WHAT TO PRODUCE:
Nothing but the lines holding the string "Business" should appear in the answer. Copy them from the entries.
--- --- ---
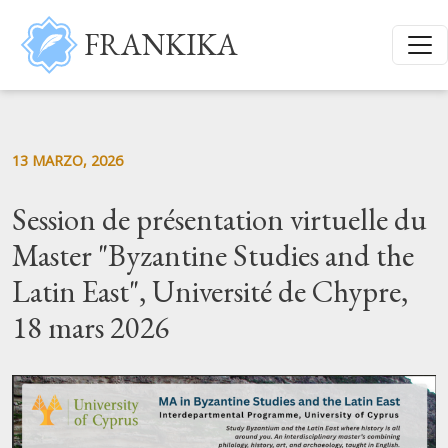
Salta al contenuto principale
FRANKIKA
13 MARZO, 2026
Session de présentation virtuelle du
Master "Byzantine Studies and the
Latin East", Université de Chypre,
18 mars 2026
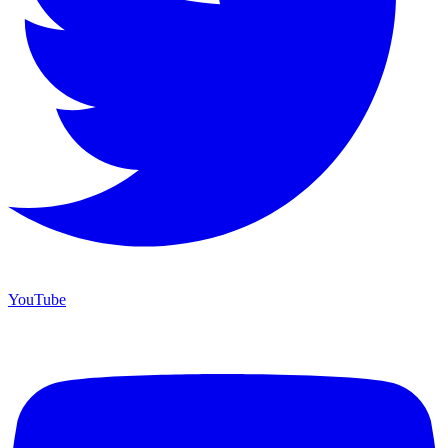
YouTube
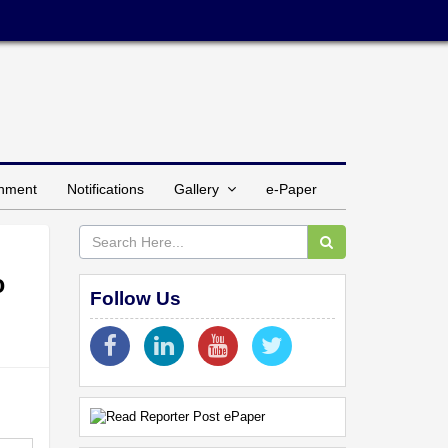
inment
Notifications
Gallery
e-Paper
o
Follow Us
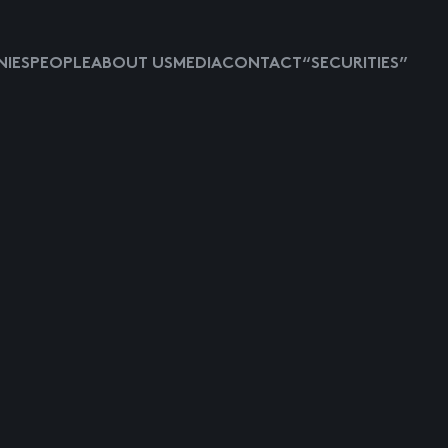
IES
PEOPLE
ABOUT US
MEDIA
CONTACT
“SECURITIES”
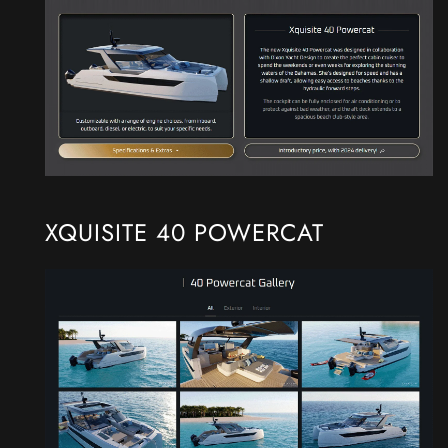
XQUISITE 40 POWERCAT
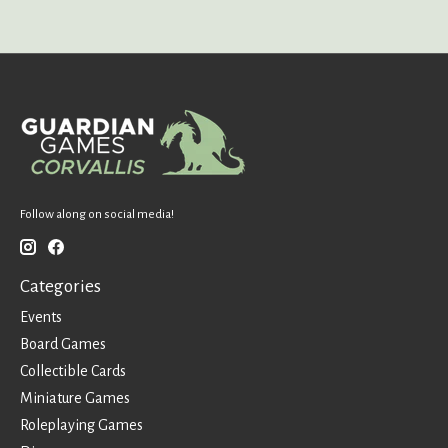
Follow along on social media!
Categories
Events
Board Games
Collectible Cards
Miniature Games
Roleplaying Games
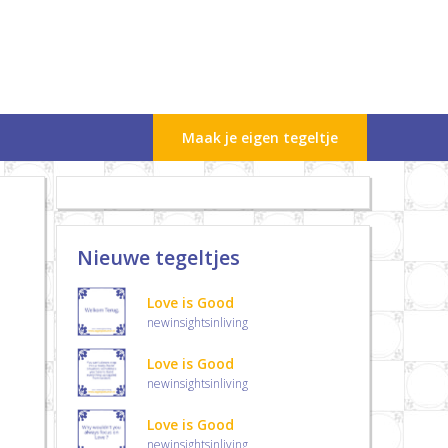
Maak je eigen tegeltje
Nieuwe tegeltjes
Love is Good
newinsightsinliving
Love is Good
newinsightsinliving
Love is Good
newinsightsinliving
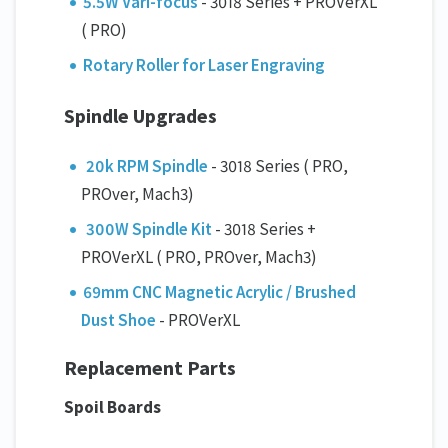
5.5W Vari-focus
- 3018 Series + PROVerXL
( PRO)
Rotary Roller for Laser Engraving
Spindle Upgrades
20k RPM Spindle
- 3018 Series ( PRO,
PROver, Mach3)
300W Spindle Kit
- 3018 Series +
PROVerXL ( PRO, PROver, Mach3)
69mm CNC Magnetic Acrylic / Brushed
Dust Shoe
- PROVerXL
Replacement Parts
Spoil Boards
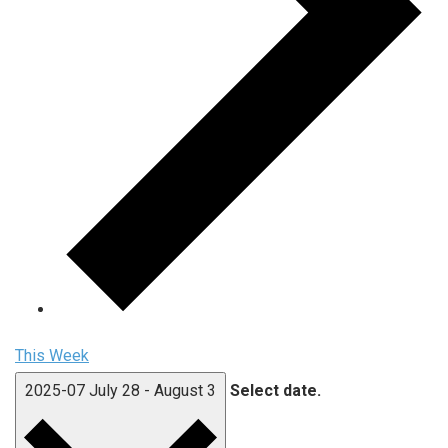
This Week
2025-07
July 28
-
August 3
Select date.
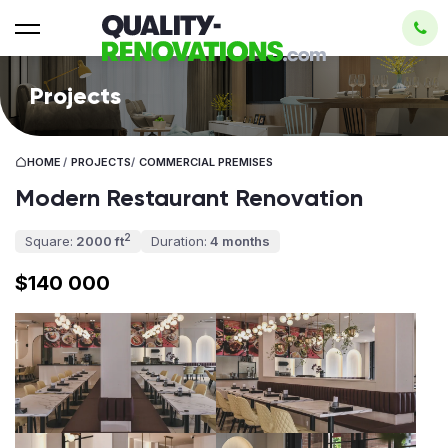
Projects
HOME
/
PROJECTS
/
СOMMERCIAL PREMISES
Modern Restaurant Renovation
2
Square:
2000 ft
Duration:
4 months
$140 000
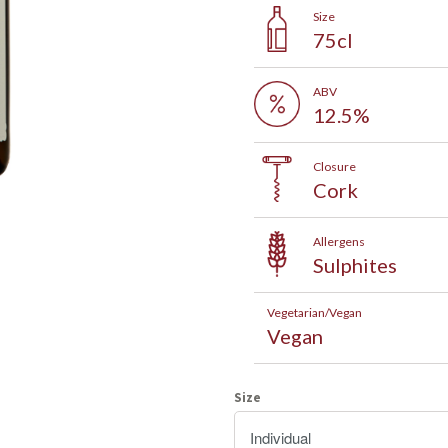
Size
75cl
ABV
12.5%
Closure
Cork
Allergens
Sign up to our mailing list and
Sulphites
save 5% on your first order!
Vegetarian/Vegan
Vegan
After signing up, click the link on the welcome email and get 5%
off wines, beers and fizz for your first order
Size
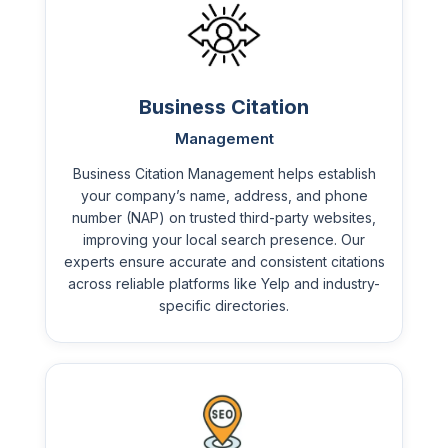
Business Citation
Management
Business Citation Management helps establish
your company’s name, address, and phone
number (NAP) on trusted third-party websites,
improving your local search presence. Our
experts ensure accurate and consistent citations
across reliable platforms like Yelp and industry-
specific directories.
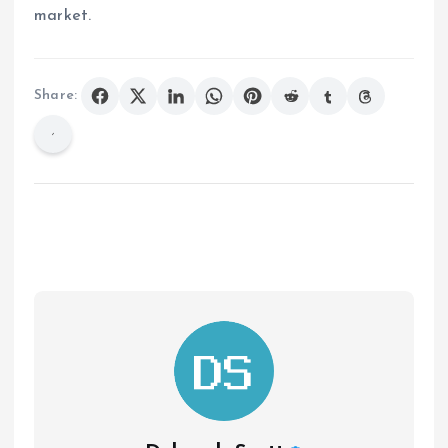
market.
Share:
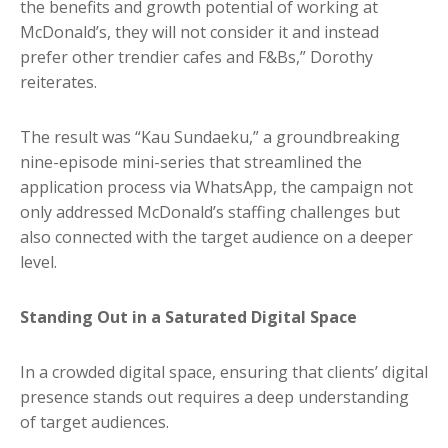
the benefits and growth potential of working at
McDonald’s, they will not consider it and instead
prefer other trendier cafes and F&Bs,” Dorothy
reiterates.
The result was “Kau Sundaeku,” a groundbreaking
nine-episode mini-series that streamlined the
application process via WhatsApp, the campaign not
only addressed McDonald’s staffing challenges but
also connected with the target audience on a deeper
level.
Standing Out in a Saturated Digital Space
In a crowded digital space, ensuring that clients’ digital
presence stands out requires a deep understanding
of target audiences.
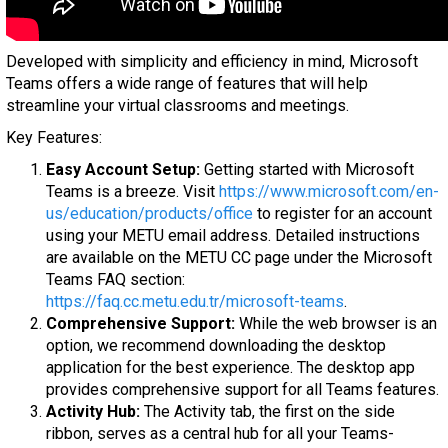
Developed with simplicity and efficiency in mind, Microsoft
Teams offers a wide range of features that will help
streamline your virtual classrooms and meetings.
Key Features:
Easy Account Setup:
Getting started with Microsoft
Teams is a breeze. Visit
https://www.microsoft.com/en-
us/education/products/office
to register for an account
using your METU email address. Detailed instructions
are available on the METU CC page under the Microsoft
Teams FAQ section:
https://faq.cc.metu.edu.tr/microsoft-teams
.
Comprehensive Support:
While the web browser is an
option, we recommend downloading the desktop
application for the best experience. The desktop app
provides comprehensive support for all Teams features.
Activity Hub:
The Activity tab, the first on the side
ribbon, serves as a central hub for all your Teams-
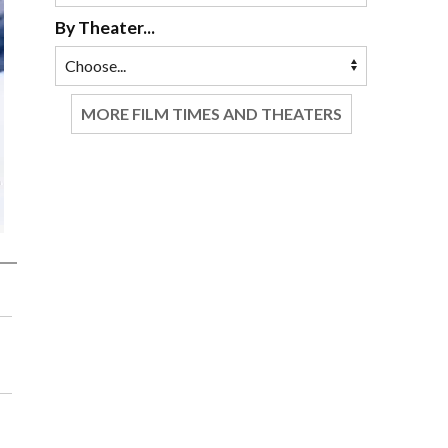
By Theater...
MORE FILM TIMES AND THEATERS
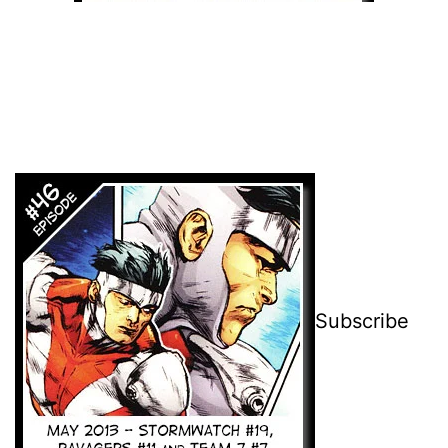
Subscribe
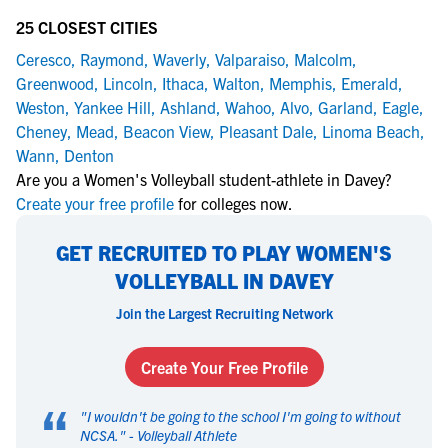
25 CLOSEST CITIES
Ceresco
,
Raymond
,
Waverly
,
Valparaiso
,
Malcolm
,
Greenwood
,
Lincoln
,
Ithaca
,
Walton
,
Memphis
,
Emerald
,
Weston
,
Yankee Hill
,
Ashland
,
Wahoo
,
Alvo
,
Garland
,
Eagle
,
Cheney
,
Mead
,
Beacon View
,
Pleasant Dale
,
Linoma Beach
,
Wann
,
Denton
Are you a Women's Volleyball student-athlete in Davey?
Create your free profile
for colleges now.
GET RECRUITED TO PLAY WOMEN'S
VOLLEYBALL IN DAVEY
Join the Largest Recruiting Network
Create Your Free Profile
“
"
I wouldn't be going to the school I'm going to without
NCSA.
" -
Volleyball Athlete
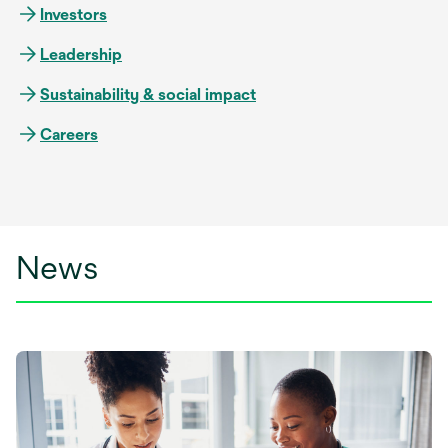
Investors
Leadership
Sustainability & social impact
Careers
News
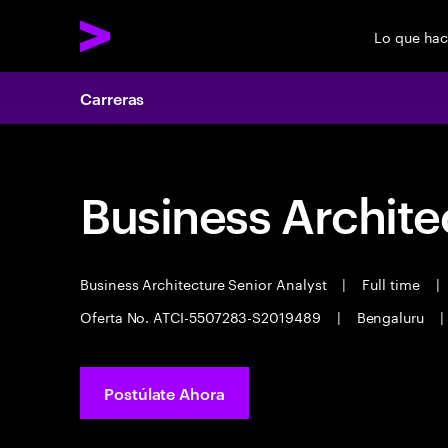
Lo que ha
Carreras
Business Archite
Business Architecture Senior Analyst
|
Full time
|
Oferta No. ATCI-5507283-S2019489
|
Bengaluru
|
Postúlate Ahora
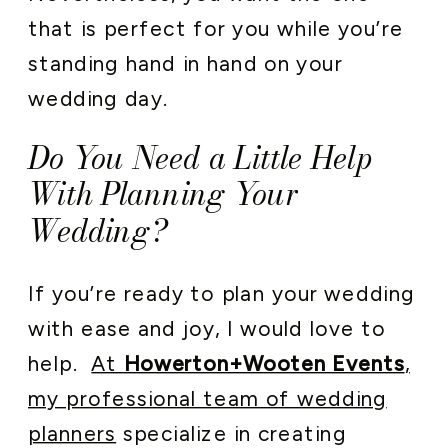
that is perfect for you while you’re
standing hand in hand on your
wedding day.
Do You Need a Little Help
With Planning Your
Wedding?
If you’re ready to plan your wedding
with ease and joy, I would love to
help.
At
Howerton+Wooten Events
,
my professional team of wedding
planners
specialize in creating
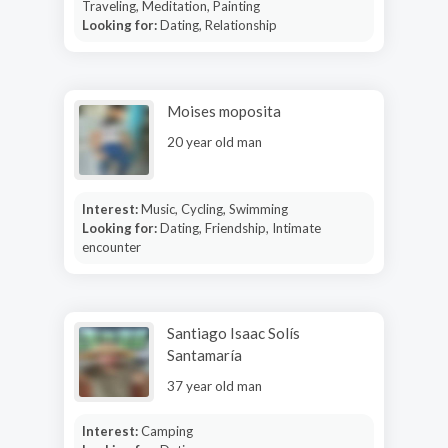
Traveling, Meditation, Painting
Looking for:
Dating, Relationship
Moises moposita
20 year old man
Interest:
Music, Cycling, Swimming
Looking for:
Dating, Friendship, Intimate
encounter
Santiago Isaac Solís
Santamaría
37 year old man
Interest:
Camping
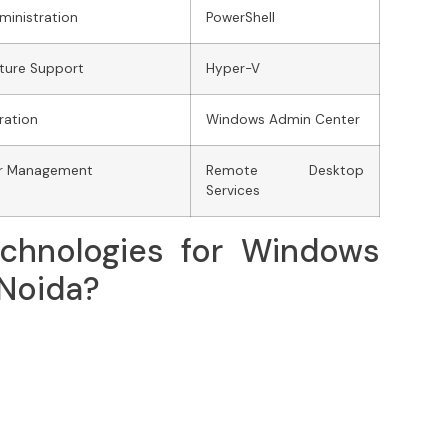
ministration
PowerShell
ucture Support
Hyper-V
ration
Windows Admin Center
er Management
Remote Desktop
Services
chnologies for Windows
 Noida?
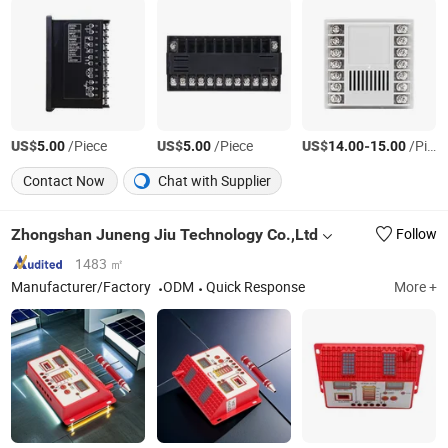
US$
/Piece
US$
/Piece
US$
-
/Piece
5.00
5.00
14.00
15.00
Contact Now
Chat with Supplier
Zhongshan Juneng Jiu Technology Co.,Ltd
Follow
1483 ㎡
Manufacturer/Factory
ODM
Quick Response
More +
--- --- ---
SOLUTION FOR THIS EXERCISE:
Business Citation
Business Citation Management helps establish
Business Archite
Business Architecture Senior Analyst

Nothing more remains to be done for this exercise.